Vivimos en una época donde estar ocupado se volvió una forma de prestigio. Las aplicaciones de tareas, los calendarios inteligentes y las alertas de progreso prometen ayudarnos a trabajar mejor, pero muchas veces solo logran que trabajemos más. La productividad digital, en su versión más moderna, ya no busca eficiencia: busca demostrar que no estamos quietos.

El problema no es la tecnología en sí, sino la obsesión por medirlo todo. Cada correo leído, cada paso contado, cada minuto registrado en una app convierte la vida en una especie de tablero de puntuaciones invisibles. Y cuando todo se cuantifica, el descanso empieza a parecer una pérdida de tiempo.
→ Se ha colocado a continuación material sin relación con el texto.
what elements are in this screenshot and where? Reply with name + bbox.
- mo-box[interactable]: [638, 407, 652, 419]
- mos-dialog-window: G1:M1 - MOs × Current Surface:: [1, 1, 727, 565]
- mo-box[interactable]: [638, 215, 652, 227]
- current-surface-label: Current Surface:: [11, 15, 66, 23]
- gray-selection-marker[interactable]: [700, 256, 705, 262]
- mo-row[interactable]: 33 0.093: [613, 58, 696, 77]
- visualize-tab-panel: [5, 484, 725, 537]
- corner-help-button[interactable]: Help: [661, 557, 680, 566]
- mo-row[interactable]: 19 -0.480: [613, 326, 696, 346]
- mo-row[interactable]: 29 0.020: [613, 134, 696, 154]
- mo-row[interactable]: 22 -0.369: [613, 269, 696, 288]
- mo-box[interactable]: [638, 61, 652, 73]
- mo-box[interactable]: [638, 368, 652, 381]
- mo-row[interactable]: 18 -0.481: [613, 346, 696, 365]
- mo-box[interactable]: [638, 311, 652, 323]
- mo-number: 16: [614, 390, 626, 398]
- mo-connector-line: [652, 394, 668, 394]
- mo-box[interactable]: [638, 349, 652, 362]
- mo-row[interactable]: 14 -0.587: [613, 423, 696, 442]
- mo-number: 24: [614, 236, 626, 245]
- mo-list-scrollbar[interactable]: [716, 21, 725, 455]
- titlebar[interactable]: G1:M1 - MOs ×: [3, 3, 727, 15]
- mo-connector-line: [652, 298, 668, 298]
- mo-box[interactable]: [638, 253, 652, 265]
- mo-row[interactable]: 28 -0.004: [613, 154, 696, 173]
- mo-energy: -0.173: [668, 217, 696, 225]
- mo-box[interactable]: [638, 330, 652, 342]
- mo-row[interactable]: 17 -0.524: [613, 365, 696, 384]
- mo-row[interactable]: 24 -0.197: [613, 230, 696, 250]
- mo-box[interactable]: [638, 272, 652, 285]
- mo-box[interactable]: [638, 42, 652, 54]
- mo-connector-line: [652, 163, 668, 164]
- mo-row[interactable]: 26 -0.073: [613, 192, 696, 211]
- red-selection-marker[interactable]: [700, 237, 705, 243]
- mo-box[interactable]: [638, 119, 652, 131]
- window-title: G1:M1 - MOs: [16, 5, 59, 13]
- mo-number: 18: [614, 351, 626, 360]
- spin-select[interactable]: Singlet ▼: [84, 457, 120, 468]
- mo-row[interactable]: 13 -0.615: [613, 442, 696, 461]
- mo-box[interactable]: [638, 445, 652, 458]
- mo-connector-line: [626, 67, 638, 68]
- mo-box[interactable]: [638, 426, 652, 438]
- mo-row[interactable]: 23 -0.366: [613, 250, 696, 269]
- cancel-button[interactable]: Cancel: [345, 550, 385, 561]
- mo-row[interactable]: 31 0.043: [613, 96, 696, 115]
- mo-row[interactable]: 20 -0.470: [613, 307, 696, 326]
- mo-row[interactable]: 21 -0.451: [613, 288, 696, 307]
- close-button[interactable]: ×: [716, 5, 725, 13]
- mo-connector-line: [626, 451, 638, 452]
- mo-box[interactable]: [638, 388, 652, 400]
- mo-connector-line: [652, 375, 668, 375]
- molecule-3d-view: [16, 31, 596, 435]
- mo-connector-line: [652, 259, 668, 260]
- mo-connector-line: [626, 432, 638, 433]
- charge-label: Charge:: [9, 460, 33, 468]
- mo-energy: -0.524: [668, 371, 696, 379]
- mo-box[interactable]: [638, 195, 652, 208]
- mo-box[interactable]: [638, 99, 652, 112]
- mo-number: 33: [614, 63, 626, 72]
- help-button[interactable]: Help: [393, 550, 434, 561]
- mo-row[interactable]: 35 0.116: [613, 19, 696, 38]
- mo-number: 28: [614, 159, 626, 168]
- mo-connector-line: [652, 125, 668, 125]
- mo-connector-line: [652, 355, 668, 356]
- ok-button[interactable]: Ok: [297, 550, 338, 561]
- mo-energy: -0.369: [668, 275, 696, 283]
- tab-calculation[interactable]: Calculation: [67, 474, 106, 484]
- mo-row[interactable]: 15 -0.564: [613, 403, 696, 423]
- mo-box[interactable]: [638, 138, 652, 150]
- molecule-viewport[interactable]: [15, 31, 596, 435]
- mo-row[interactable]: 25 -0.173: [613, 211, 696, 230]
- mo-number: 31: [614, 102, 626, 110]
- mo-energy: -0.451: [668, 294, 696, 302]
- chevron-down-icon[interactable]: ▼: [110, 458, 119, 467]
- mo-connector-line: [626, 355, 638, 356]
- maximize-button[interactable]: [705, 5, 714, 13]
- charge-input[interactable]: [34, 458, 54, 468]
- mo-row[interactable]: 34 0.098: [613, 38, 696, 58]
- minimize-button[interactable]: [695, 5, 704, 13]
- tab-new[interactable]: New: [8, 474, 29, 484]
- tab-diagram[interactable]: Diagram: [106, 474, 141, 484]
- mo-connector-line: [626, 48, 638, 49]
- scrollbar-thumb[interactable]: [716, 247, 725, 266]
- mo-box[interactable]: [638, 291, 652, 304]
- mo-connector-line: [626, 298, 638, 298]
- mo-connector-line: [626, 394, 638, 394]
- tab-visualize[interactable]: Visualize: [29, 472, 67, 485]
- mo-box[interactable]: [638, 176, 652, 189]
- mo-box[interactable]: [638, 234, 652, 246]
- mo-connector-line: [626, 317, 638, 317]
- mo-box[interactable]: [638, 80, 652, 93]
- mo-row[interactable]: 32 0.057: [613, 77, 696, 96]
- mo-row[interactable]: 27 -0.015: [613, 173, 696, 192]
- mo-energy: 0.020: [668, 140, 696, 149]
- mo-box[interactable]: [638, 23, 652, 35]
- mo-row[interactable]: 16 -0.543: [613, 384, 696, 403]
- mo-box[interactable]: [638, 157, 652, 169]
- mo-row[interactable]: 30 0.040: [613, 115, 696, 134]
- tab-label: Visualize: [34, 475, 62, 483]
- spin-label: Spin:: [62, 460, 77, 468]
Lo irónico es que, mientras nos esforzamos por ser más productivos, sentimos que tenemos menos control que nunca.

Las herramientas digitales deberían liberar tiempo, pero a menudo multiplican tareas: responder mensajes, sincronizar calendarios, revisar notificaciones. En vez de hacer una cosa bien, saltamos entre veinte a medio hacer. La multitarea, antes símbolo de eficiencia, se está revelando como una de las mayores trampas del mundo moderno: mucho movimiento, poco avance.

El mito de la productividad digital también se sostiene en una idea peligrosa: que nuestro valor depende de lo que hacemos constantemente. Por eso, los momentos de pausa generan culpa. Cerramos el portátil, pero abrimos el celular. Terminamos el trabajo, pero seguimos “actualizándonos”. Es una productividad que no produce bienestar, solo cansancio.
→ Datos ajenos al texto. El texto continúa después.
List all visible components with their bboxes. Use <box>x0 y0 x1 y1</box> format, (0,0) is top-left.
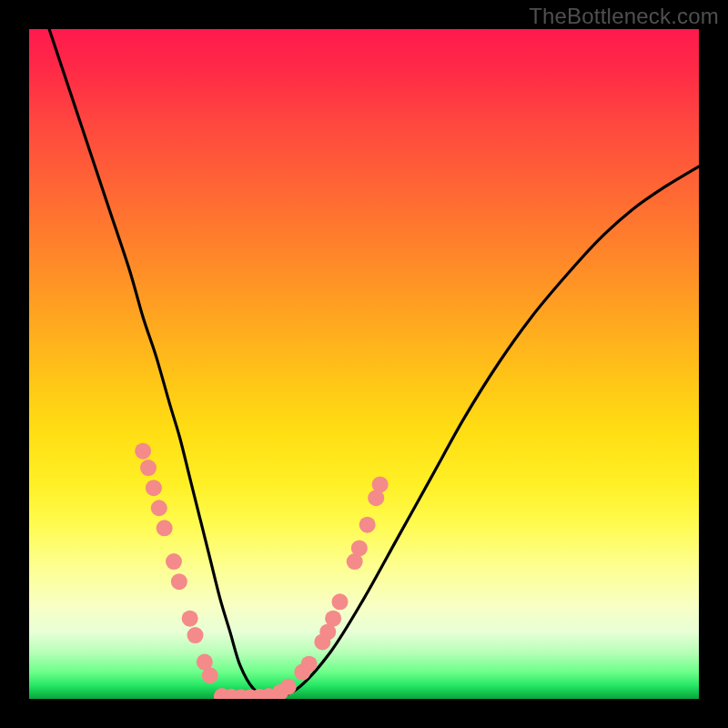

Algunas empresas están empezando a notar el desgaste y promueven lo que llaman “slow productivity”: trabajar más despacio, con menos interrupciones, priorizando la concentración sobre la velocidad. No es un capricho romántico, es pura biología: el cerebro necesita aburrirse un poco para ser creativo.

Quizás la tecnología más revolucionaria del futuro no sea la que haga más cosas, sino la que nos ayude a hacer menos —pero mejor—. Después de todo, el verdadero lujo no será tener tiempo, sino saber cuándo dejar de contarlo.